The EC said the ‘voter verifiable paper audit trail’ (VVPAT) will be used in all polling stations this time.
Counting of votes for all seven phases would be done on May 23, Arora said.
In 2014, BJP had won 282 seats out of 543 constituencies in LokSabha, handing a crushing defeat to the 10-year-rule of the United Progressive Alliance led by Congress.
While Prime Minister NarendraModi will seek to retain power, the opposition is seeking to put up a spirited fight to defeat the ruling BJP.
“Best wishes to the Election Commission, all those officials and security personnel who will be on the field, across the length and breadth of India assuring smooth elections. India is very proud of the EC for assiduously organising elections for several years,” Modi tweeted.
In the press briefing, Arora also reassured the country of the EC’s “solemn resolve and deep commitment to fulfill its constitutional mandate to conduct free, fair and credible elections.”
He said all political advertisements on social media will need pre-certification and that the candidates will have to give details of their social media accounts to the election commission.
The CEC said that 91 constituencies will go for polls in first phase, 97 in second, 115 in third, 71 in fourth, 51 in fifth, 59 in sixth and 59 in the seventh phase.
The election will pit the BJP-led National Democratic Alliance against mostly different opposition groupings in various states, including of Congress, Left and regional forces who are continuing to work out a grand alliance to minimise a division of votes against the Modi government.
The BJP has worked out a seat-sharing formula with some new allies and several old partners, by even making concessions in states like Bihar. However, opposition parties are yet to do so in several states.
While the NDA hopes to make history by coming back to power for a second full term, the Opposition wants to unseat the Modi government by raising questions on its performance on a host of issues, including economic growth, employment, corruption and social harmony.
AtalBihari Vajpayee had led the NDA to back-to-back wins in 1998 and 1999 general elections but he was at the helm for only one full term.
After losing three assemblies last year, the BJP believes its LokSabha campaign is back on track following decisions like 10 per-cent quota for the general category poor, money transfer to farmers and a populist budget.

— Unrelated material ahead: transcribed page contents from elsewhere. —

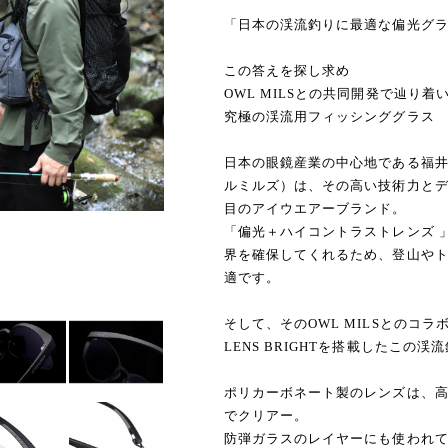
「日本の渓流釣りに最適な偏光グ
この答えを探し求め
OWL MILSとの共同開発で辿り着
究極の渓流用フィッシンググラス
日本の眼鏡産業の中心地である福井
ルミルズ）は、その高い技術力と
目のアイウエアーブランド。
「偏光＋ハイコントラストレンズ 」
界を確保してくれるため、登山や
適です。
そして、そのOWL MILSとのコ
LENS BRIGHTを搭載したこの
ポリカーボネート製のレンズは、
でクリアー。
防弾ガラスのレイヤーにも使われ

What has injected further confidence into the NDA fold is the fronting of the nationalist plank in the poll campaign after the Indian Air Force strikes on militant camps across the Line of Control after Pulwama militant attack, which killed 40 CRPF personnel.
The BJP has been citing 2016 surgical strikes on militant launchpads and the Balakot air strikes to assert that only a government headed by Modi will be capable of taking on Pakistan “over terrorism.”
Modi has already launched an aggressive campaign accusing opposition parties of coming together for the sole purpose of removing him when he is working to “remove poverty, corruption and terrorism”.
He had led the NDA to a sweeping victory in 2014 as it won 336 of 543 LokSabha seats, reducing the incumbent Congress to its lowest total of 44 seats.
In 2014, the LokSabha elections were held across nine phases beginning April 7 and ending May 9. Votes were counted on May 16.
The total contestants in fray were 8,251, with an average of 15 candidates in each constituency, though deposits got forfeited for 7,000 contestants.
A total of over 55 crore voters (66.3 per cent) exercised their vote, while there were nearly 60 lakh ‘NOTA’ votes. A total of 668 women candidates contested, out of which 62 won.